Slow Cooker Pork Au Jus

In the early years of my culinary life, I wasn’t really one for slow-cookers, and in the early years of my whole life, the same could be said of pork.  Pork is dry, pork is flavorless, and pork chops are a poor man’s steak.  Right?Wrong!Believe it or not, pork is a unique meat that needs to be treated and cooked very differently than chicken or beef.  And when you get it right, oh how the magic does happen.  Magic like my slow cooker pork au jus.  Here’s what you need. 

Ingredients:
3-4 lb boneless pork shoulder/butt (yes, in the pig world, shoulders and butts are interchangeable)
4 cloves of garlic, crushed
1/2 cup chicken stock
1/4 cup white wine, something dry, and something that tastes good on its own (I used a California Sauvignon Blanc)
2-3 sprigs of fresh thyme
1.5 tbsp. vegetable oil

Spice Rub:
1 tbsp. sweet paprika
1 tbsp. Old Bay seasoning
1/2 tbsp. onion powder
1/2 tbsp. garlic powder
1 tbsp. kosher salt
1/2 tbsp. black pepper

I got the idea for this spice rub from a magazine article and I was completely intrigued with the concept of using Old Bay on pork.
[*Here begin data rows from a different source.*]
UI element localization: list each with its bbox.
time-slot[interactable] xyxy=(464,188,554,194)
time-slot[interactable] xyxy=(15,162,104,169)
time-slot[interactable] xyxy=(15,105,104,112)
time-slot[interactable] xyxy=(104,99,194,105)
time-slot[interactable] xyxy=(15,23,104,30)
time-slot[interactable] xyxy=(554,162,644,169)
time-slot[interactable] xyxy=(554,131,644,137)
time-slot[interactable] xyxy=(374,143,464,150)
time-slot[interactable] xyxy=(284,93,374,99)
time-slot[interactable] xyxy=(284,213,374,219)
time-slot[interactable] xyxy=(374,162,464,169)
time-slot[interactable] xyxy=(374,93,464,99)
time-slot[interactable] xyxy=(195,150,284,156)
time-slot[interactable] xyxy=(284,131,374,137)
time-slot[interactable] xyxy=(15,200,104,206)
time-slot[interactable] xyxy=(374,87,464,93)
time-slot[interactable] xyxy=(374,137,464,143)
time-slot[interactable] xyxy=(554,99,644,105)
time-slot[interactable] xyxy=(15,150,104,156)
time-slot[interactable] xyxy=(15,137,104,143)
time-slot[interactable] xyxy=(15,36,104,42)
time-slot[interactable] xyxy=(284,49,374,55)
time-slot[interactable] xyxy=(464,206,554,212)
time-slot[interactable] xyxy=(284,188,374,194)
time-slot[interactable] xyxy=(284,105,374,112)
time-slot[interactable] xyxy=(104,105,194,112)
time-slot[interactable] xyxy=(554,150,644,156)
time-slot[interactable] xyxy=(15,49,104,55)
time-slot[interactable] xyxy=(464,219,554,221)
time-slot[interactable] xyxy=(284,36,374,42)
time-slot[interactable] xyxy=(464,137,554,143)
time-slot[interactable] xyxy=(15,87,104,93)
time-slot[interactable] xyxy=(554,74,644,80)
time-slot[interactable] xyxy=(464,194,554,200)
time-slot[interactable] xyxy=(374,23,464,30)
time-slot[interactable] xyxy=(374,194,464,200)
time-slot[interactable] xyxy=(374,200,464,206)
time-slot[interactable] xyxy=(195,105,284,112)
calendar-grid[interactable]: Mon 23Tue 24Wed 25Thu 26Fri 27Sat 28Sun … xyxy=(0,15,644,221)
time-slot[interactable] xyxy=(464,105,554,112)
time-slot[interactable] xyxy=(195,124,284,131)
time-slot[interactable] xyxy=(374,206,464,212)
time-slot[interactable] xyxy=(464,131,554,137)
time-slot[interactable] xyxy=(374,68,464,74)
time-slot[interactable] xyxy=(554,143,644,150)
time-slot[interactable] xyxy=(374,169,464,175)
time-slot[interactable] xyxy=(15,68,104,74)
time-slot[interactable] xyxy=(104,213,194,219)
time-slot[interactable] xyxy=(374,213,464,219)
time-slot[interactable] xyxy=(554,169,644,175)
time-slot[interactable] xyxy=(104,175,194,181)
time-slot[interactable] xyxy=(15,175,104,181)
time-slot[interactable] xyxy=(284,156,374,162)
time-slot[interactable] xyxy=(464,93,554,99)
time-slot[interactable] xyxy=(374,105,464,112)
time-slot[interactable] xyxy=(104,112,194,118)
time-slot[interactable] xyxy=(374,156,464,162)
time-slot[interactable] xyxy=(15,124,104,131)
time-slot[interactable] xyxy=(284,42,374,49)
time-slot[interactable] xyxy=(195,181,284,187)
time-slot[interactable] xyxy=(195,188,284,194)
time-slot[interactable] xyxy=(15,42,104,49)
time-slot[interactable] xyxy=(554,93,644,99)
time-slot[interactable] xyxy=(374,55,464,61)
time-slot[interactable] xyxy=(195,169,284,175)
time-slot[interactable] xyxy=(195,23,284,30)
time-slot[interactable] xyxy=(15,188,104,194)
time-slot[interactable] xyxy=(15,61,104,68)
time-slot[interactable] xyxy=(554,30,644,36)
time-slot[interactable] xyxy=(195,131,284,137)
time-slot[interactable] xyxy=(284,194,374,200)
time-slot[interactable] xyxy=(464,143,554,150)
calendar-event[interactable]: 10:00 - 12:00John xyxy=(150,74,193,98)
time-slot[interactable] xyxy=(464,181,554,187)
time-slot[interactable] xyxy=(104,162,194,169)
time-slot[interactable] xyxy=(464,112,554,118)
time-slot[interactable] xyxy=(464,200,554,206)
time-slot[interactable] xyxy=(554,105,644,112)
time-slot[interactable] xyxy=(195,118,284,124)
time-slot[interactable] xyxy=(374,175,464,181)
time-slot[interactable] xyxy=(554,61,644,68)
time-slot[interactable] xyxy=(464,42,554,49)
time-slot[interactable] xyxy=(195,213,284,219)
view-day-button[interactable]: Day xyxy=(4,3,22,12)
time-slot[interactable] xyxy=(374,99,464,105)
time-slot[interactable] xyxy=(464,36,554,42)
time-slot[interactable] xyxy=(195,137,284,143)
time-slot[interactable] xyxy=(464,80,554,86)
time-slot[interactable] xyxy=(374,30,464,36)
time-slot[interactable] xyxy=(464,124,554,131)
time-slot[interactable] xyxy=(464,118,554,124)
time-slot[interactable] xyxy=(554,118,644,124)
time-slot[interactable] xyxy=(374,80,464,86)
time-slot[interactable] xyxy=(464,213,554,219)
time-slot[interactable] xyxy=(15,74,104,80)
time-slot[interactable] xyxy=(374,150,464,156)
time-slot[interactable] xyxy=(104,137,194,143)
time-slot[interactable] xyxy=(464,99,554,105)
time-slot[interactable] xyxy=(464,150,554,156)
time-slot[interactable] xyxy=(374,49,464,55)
Who ever heard of such a thing??  And after playing around with ratios, I think I found an amazing rub.  Even better, the ratios stay the same, so if you want to use it to smother, say, a bone-in rib chop, just halve the amounts and go right ahead!

Step 1:
Trim the pork roast of excess fat.  By excess, I mean any fat that exceeds 1/4 inch thickness or is tough/sinewy.  In this application though, fat is GOOD. Fat = flavor, and fat protects the meat during those long hours in the cooker, so don’t go overboard.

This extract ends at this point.